» Directions
Establish how many lines below contain the string "Hotels". Respond with that number alone.

» Source information
--------------------------------

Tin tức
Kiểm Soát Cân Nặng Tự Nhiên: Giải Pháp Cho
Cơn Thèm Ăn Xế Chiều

--------------------------------

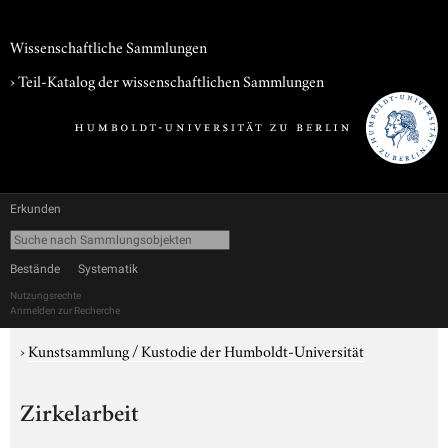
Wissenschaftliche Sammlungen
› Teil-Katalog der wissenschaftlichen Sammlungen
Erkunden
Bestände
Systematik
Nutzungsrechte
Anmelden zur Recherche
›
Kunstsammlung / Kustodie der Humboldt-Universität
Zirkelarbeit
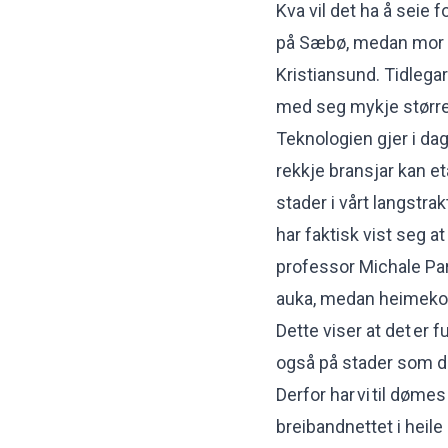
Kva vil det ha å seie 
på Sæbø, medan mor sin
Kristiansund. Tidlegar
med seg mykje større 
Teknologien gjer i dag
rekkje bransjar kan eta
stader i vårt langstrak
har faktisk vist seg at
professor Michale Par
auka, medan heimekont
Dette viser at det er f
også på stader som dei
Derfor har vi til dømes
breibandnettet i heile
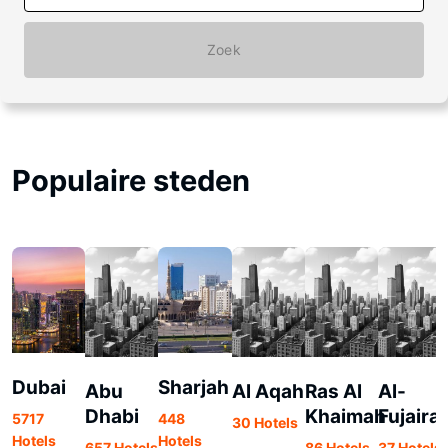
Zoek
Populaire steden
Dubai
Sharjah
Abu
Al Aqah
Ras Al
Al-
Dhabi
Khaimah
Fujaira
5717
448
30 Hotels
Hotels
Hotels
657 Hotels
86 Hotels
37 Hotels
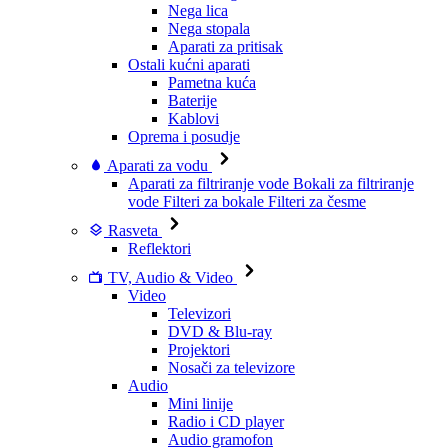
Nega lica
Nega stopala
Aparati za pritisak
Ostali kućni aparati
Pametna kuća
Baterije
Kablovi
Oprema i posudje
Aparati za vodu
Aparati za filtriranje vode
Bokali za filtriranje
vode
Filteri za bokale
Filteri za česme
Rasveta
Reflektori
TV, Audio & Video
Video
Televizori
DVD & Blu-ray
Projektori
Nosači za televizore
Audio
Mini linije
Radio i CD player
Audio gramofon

--------------------------------

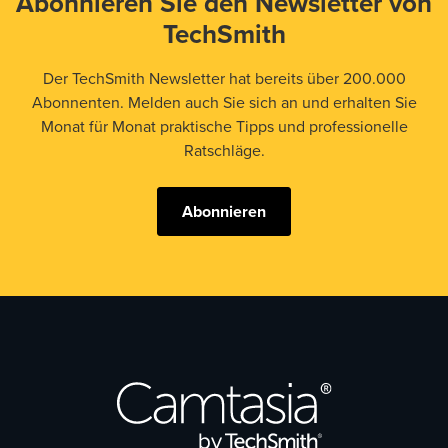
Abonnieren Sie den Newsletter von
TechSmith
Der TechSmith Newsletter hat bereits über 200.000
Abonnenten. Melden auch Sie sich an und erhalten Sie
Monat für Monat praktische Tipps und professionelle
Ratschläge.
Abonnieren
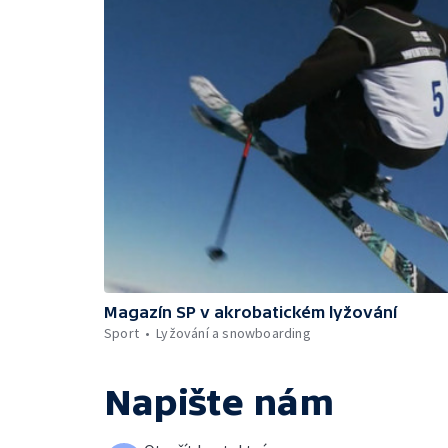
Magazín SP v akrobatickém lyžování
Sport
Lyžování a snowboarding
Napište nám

--------------------------------

» Solution to the exercise
6